Designing medical devices with an OS that can be infected with malware (and thus need an antivirus) is the same kind of idiocy that puts a car's steering and brakes on the same CAN bus as the music player and emergency radio. It's a sign that the designer needs either more education or a different job before someone is injured or killed.

Because it's really disingenuous to say that the medical device industry hasn't learned anything from Therac 25. The concept of two-fault failures is an industry standard that was learned from Therac.

The fact is that in the Medical software industry the best practice is to manage the entire software configuration of the medical device. Failing to do so, and especially failing to adhere to the guidelines of the manufacturer, is negligent at best. We all know that the behavior that led to the hazard is the wrong thing to do and that somebody screwed up.

The only other real insight that can be gained from this incident is that it's very important to have configuration management procedures that are easy to follow, and it's important to verify that they were correctly followed.

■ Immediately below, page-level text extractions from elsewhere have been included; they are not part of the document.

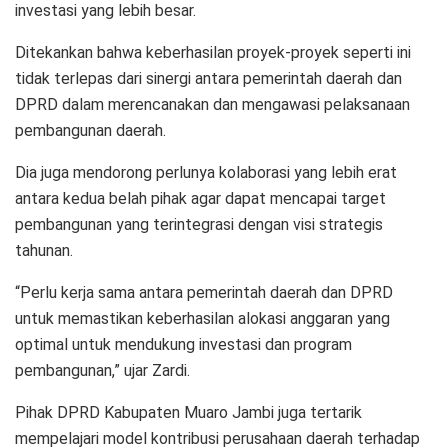
investasi yang lebih besar.
Ditekankan bahwa keberhasilan proyek-proyek seperti ini
tidak terlepas dari sinergi antara pemerintah daerah dan
DPRD dalam merencanakan dan mengawasi pelaksanaan
pembangunan daerah.
Dia juga mendorong perlunya kolaborasi yang lebih erat
antara kedua belah pihak agar dapat mencapai target
pembangunan yang terintegrasi dengan visi strategis
tahunan.
“Perlu kerja sama antara pemerintah daerah dan DPRD
untuk memastikan keberhasilan alokasi anggaran yang
optimal untuk mendukung investasi dan program
pembangunan,” ujar Zardi.
Pihak DPRD Kabupaten Muaro Jambi juga tertarik
mempelajari model kontribusi perusahaan daerah terhadap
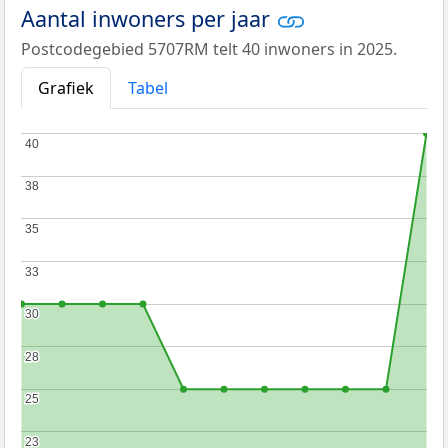
Aantal inwoners per jaar
Postcodegebied 5707RM telt 40 inwoners in 2025.
Grafiek
Tabel
40
40
38
38
35
35
33
33
30
30
28
28
25
25
23
23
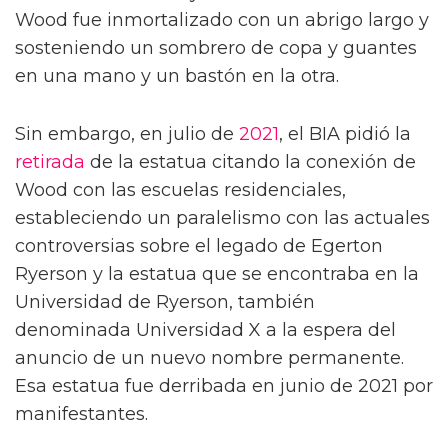
Wood fue inmortalizado con un abrigo largo y
sosteniendo un sombrero de copa y guantes
en una mano y un bastón en la otra.
Sin embargo, en julio de
2021
, el BIA pidió la
retirada
de la estatua citando la conexión de
Wood con las escuelas residenciales,
estableciendo un paralelismo con las actuales
controversias sobre el legado de Egerton
Ryerson y la estatua que se encontraba en la
Universidad de Ryerson, también
denominada Universidad X a la espera del
anuncio de un nuevo nombre permanente.
Esa estatua fue derribada en junio de 2021 por
manifestantes.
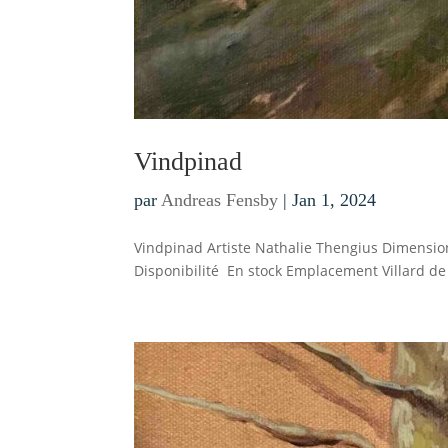
Vindpinad
par
Andreas Fensby
|
Jan 1, 2024
Vindpinad Artiste Nathalie Thengius Dimensio
Disponibilité En stock Emplacement Villard de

I can't tell whether they were in this case, but I suspect given the use of Off-the-shelf software that there was some manual sequence of steps required to adhere to the approved configuration. Given that, I would have expected an error of this magnitude, because it's well known that humans make mistakes whenever they are made to follow a sequence of steps. The configuration should have been verified at installation time, at least.

If you're interested in the kinds of things the industry has to consider in the US, take a look at the FDA guidance for the 510k submittal process.